In a nutshell, IT is responsible for providing tools to allow data input and collection, data storage, and data retrieval and reporting. There are many IT departments that choose the passive role of computer repair or simply don't want the responsibility. Funding a department that is shirking it's responsibilities seems like a poor decision to me. Maybe it's a communications issue, a strategic prioritization issue, a lack of resources, or simply someone that is holding down a role they don't understand. Find the root cause and fix the problem. The job of IT in a business is to fulfill that responsibility, bypassing them in the hopes to get something done more quickly is only going to make the problem worse. 
 
Something interesting I noticed in the marketing perspective was the comment about level of experience and knowledge. This is something we all need to work on. Expertise in one area does not make you an expert at all.
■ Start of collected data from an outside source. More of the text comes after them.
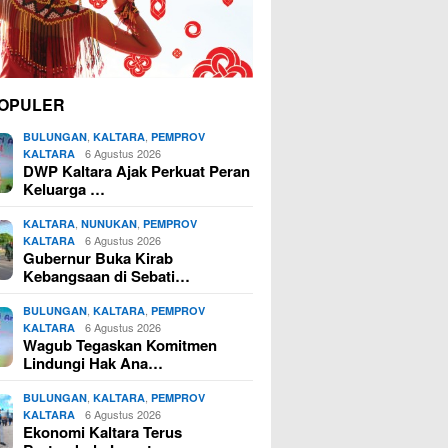
OPULER
,
,
BULUNGAN
KALTARA
PEMPROV
6 Agustus 2026
KALTARA
DWP Kaltara Ajak Perkuat Peran
Keluarga …
,
,
KALTARA
NUNUKAN
PEMPROV
6 Agustus 2026
KALTARA
Gubernur Buka Kirab
Kebangsaan di Sebati…
,
,
BULUNGAN
KALTARA
PEMPROV
6 Agustus 2026
KALTARA
Wagub Tegaskan Komitmen
Lindungi Hak Ana…
,
,
BULUNGAN
KALTARA
PEMPROV
6 Agustus 2026
KALTARA
Ekonomi Kaltara Terus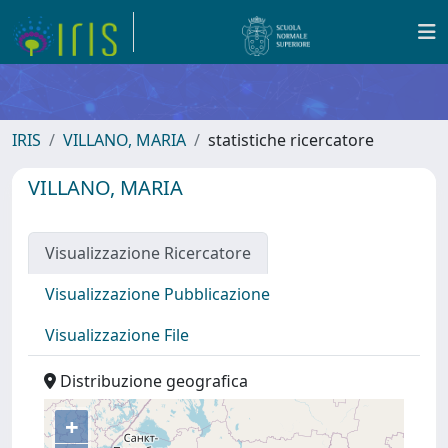
IRIS
VILLANO, MARIA
statistiche ricercatore
VILLANO, MARIA
Visualizzazione Ricercatore
Visualizzazione Pubblicazione
Visualizzazione File
Distribuzione geografica
+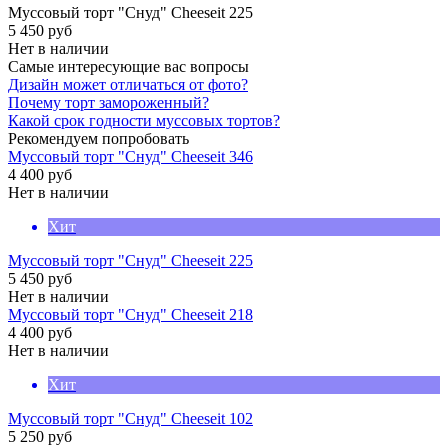
Муссовый торт "Снуд" Cheeseit 225
5 450
руб
Нет в наличии
Самые интересующие вас вопросы
Дизайн может отличаться от фото?
Почему торт замороженный?
Какой срок годности муссовых тортов?
Рекомендуем попробовать
Муссовый торт "Снуд" Cheeseit 346
4 400
руб
Нет в наличии
Хит
Муссовый торт "Снуд" Cheeseit 225
5 450
руб
Нет в наличии
Муссовый торт "Снуд" Cheeseit 218
4 400
руб
Нет в наличии
Хит
Муссовый торт "Снуд" Cheeseit 102
5 250
руб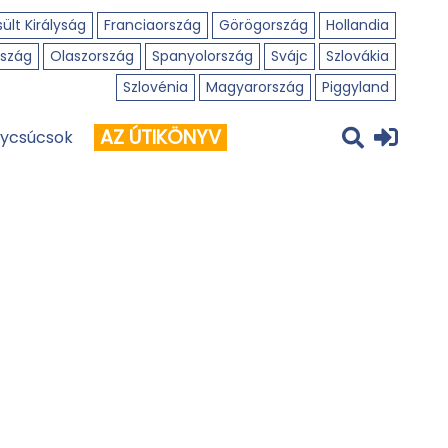
ült Királyság
Franciaország
Görögország
Hollandia
szág
Olaszország
Spanyolország
Svájc
Szlovákia
Szlovénia
Magyarország
Piggyland
AZ ÚTIKÖNYV
ycsúcsok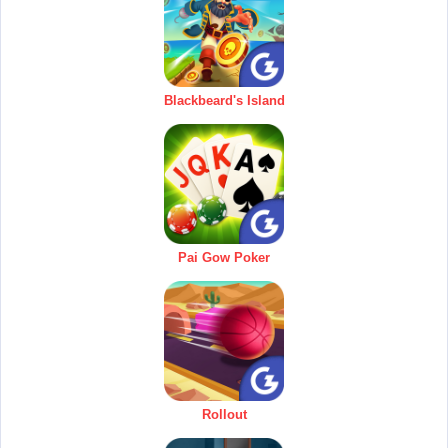
Blackbeard's Island
Pai Gow Poker
Rollout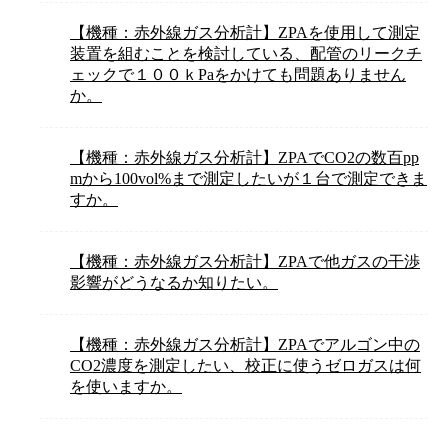
【機種：赤外線ガス分析計】ZPAを使用して測定
装置を組むことを検討している、配管のリークチ
ェックで１００ｋPaをかけても問題ありません
か。
【機種：赤外線ガス分析計】ZPAでCO2の数百pp
mから100vol%まで測定したいが１台で測定できま
すか。
【機種：赤外線ガス分析計】ZPAで他ガスの干渉
影響がどうなるか知りたい。
【機種：赤外線ガス分析計】ZPAでアルゴン中の
CO2濃度を測定したい、校正に使うゼロガスは何
を使いますか。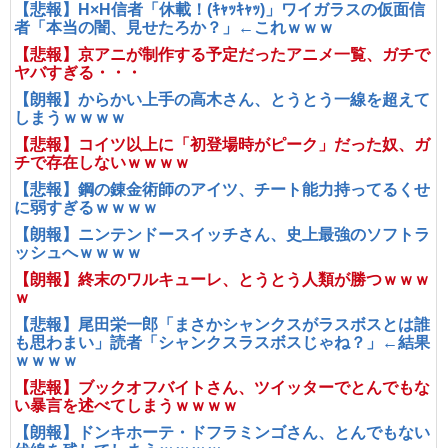
【悲報】H×H信者「休載！(ｷｬｯｷｬｯ)」ワイガラスの仮面信
者「本当の闇、見せたろか？」←これｗｗｗ
【悲報】京アニが制作する予定だったアニメ一覧、ガチで
ヤバすぎる・・・
【朗報】からかい上手の高木さん、とうとう一線を超えて
しまうｗｗｗｗ
【悲報】コイツ以上に「初登場時がピーク」だった奴、ガ
チで存在しないｗｗｗｗ
【悲報】鋼の錬金術師のアイツ、チート能力持ってるくせ
に弱すぎるｗｗｗｗ
【朗報】ニンテンドースイッチさん、史上最強のソフトラ
ッシュへｗｗｗｗ
【朗報】終末のワルキューレ、とうとう人類が勝つｗｗｗ
ｗ
【悲報】尾田栄一郎「まさかシャンクスがラスボスとは誰
も思わまい」読者「シャンクスラスボスじゃね？」←結果
ｗｗｗｗ
【悲報】ブックオフバイトさん、ツイッターでとんでもな
い暴言を述べてしまうｗｗｗｗ
【朗報】ドンキホーテ・ドフラミンゴさん、とんでもない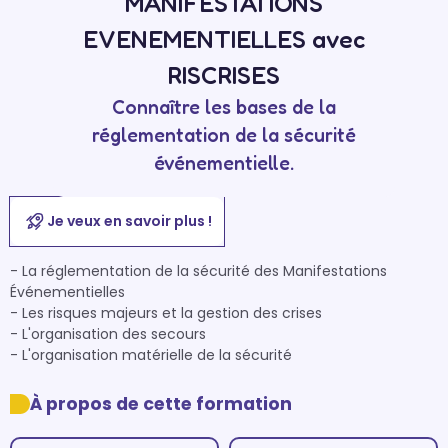
MANIFESTATIONS
EVENEMENTIELLES avec
RISCRISES
Connaître les bases de la
réglementation de la sécurité
événementielle.
Je veux en savoir plus !
- La réglementation de la sécurité des Manifestations 
Événementielles

- Les risques majeurs et la gestion des crises

- L'organisation des secours

À propos de cette formation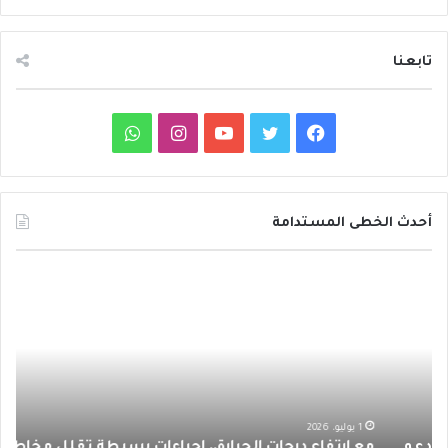
تابعنا
ف
ت
ي
ا
و
ي
و
و
ن
ا
س
ي
ت
س
ت
أحدث الخطى المستدامة
ب
ت
ي
ت
س
م
د
و
ر
و
ق
ا
ع
ا
ا
ئ
ك
ب
ر
ب
ر
ر
ت
ة
ا
ف
ح
ا
ظ
م
ع
ر
1 يوليو، 2026
مع ارتفاع درجات الحرارة.. إجراءات بسيطة تقلل مخاطر
د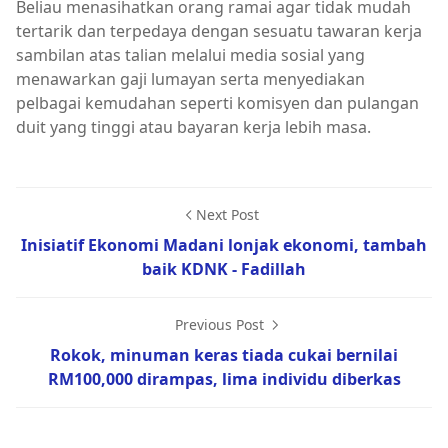
Beliau menasihatkan orang ramai agar tidak mudah
tertarik dan terpedaya dengan sesuatu tawaran kerja
sambilan atas talian melalui media sosial yang
menawarkan gaji lumayan serta menyediakan
pelbagai kemudahan seperti komisyen dan pulangan
duit yang tinggi atau bayaran kerja lebih masa.
Next Post
Inisiatif Ekonomi Madani lonjak ekonomi, tambah
baik KDNK - Fadillah
Previous Post
Rokok, minuman keras tiada cukai bernilai
RM100,000 dirampas, lima individu diberkas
Being an expert at CMS's doesn't help you determine the impact on the network equipment, server licensing, existing budget negotiations, disaster recovery plans, local regulatory acts, and any of a dozen other topics. Having a subject matter expert in-house will lighten the load a little on IT, whose training and budgetary costs obviously weren't taken into account as part of the implementation planning, but it does not replace this responsibility.

posted on Sunday, February 28, 2010 at 2:17 PM by Eli Weinstock-Herman


Comments have been closed for this article.